The HYAL1 paradox in cancer: From complex tumor biology to novel therapeutic strategies.

Hyaluronidase 1 (HYAL1), a key enzyme in hyaluronic acid (HA) metabolism, exhibits a perplexing paradoxical character in tumor biology. This review systematically delineates the dual roles of HYAL1 in cancer: on one hand, by degrading HA to generate low-molecular-weight fragments with pro-angiogenic and immunomodulatory activities, HYAL1 promotes tumor progression and metastasis in various malignancies, including prostate cancer, esophageal carcinoma, and osteosarcoma; on the other hand, it demonstrates tumor-suppressive properties in specific contexts such as colorectal cancer models. This functional contradiction underscores the context-dependent nature of HYAL1, whose activity and effects are profoundly influenced by tumor type, microenvironmental features, and epigenetic regulation. Mechanistically, HYAL1 functions not only through the classical HA-CD44 signaling axis but also by regulating the MMPs/TIMPs balance, integrin activation, and cytoskeletal reorganization. Recent studies reveal that HYAL1 expression is directly controlled by epigenetic regulators like BRD2, while its activity can be monitored in real-time using novel bioluminescent probes, providing powerful tools for investigating its dynamic functions. Notably, HYAL1-based therapeutic strategies have shown considerable promise, particularly in oncolytic virotherapy, where HYAL1-expressing recombinant viruses significantly enhance the penetration and efficacy of chemotherapeutic agents and immune cells within tumors.

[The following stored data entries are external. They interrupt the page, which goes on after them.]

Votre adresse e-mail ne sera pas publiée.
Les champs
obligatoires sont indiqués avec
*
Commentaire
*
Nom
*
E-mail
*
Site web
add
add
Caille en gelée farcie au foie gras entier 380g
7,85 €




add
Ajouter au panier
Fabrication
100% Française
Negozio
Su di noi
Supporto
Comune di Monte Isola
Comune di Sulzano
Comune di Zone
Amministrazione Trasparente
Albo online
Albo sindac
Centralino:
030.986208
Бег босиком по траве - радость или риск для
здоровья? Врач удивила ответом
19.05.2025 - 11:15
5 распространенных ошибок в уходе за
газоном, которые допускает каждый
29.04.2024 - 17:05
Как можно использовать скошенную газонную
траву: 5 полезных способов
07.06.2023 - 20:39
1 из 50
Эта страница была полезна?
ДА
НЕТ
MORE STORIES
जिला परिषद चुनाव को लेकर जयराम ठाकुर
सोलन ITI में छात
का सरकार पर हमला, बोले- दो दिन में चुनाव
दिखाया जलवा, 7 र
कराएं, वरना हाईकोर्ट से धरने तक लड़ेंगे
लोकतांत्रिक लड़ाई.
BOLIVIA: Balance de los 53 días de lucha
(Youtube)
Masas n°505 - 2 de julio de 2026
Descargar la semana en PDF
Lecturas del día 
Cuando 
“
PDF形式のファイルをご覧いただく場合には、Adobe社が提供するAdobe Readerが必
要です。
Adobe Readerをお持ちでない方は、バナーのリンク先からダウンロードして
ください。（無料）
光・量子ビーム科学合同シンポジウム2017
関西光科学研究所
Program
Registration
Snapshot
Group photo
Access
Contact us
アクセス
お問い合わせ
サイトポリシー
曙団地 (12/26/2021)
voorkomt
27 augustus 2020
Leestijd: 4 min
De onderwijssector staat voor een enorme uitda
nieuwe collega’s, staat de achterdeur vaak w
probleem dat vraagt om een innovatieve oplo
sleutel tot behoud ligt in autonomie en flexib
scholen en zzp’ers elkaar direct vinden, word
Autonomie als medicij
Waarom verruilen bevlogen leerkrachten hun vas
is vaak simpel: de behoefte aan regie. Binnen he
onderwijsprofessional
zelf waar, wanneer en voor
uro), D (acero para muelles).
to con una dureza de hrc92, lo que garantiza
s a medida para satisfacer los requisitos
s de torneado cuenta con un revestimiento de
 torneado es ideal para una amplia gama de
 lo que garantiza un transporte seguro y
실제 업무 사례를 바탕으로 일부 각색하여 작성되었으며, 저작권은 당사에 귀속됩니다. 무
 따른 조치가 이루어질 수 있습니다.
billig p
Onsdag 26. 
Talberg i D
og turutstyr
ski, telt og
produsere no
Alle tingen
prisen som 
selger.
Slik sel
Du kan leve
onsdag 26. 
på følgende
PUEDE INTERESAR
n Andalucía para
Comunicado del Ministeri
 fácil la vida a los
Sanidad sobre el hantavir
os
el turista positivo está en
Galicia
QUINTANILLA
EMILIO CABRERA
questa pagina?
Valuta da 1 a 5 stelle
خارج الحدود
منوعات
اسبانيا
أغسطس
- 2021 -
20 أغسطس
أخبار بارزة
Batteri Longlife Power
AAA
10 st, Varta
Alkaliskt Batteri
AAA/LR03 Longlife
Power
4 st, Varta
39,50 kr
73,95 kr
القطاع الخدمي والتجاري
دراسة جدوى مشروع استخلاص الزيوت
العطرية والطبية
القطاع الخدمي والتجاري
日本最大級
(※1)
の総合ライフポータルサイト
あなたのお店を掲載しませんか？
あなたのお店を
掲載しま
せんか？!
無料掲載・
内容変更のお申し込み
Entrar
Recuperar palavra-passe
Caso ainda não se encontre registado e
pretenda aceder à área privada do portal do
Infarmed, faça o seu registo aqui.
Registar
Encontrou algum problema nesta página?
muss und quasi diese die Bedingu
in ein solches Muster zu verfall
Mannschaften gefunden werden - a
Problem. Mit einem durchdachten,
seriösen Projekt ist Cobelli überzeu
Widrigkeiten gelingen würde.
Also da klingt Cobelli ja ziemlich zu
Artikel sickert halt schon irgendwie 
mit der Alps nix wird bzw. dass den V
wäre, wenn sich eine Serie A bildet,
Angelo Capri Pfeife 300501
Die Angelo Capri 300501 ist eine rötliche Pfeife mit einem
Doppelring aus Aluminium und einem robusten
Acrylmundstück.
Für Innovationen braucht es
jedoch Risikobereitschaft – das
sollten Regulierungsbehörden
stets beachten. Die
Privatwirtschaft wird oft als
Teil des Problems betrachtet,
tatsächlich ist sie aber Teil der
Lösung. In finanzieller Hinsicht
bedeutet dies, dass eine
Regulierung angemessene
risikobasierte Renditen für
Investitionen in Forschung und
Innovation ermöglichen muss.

Key challenges persist, including HA metabolic complexity, functional redundancy among hyaluronidases, and HA fragment instability. Future research must decipher HYAL1's context-specific roles within tumor heterogeneity, elucidate its epigenetic regulation, and develop targeted strategies. A deeper understanding of this HYAL1 paradox is essential to leverage its potential for precision cancer therapies targeting HA metabolism.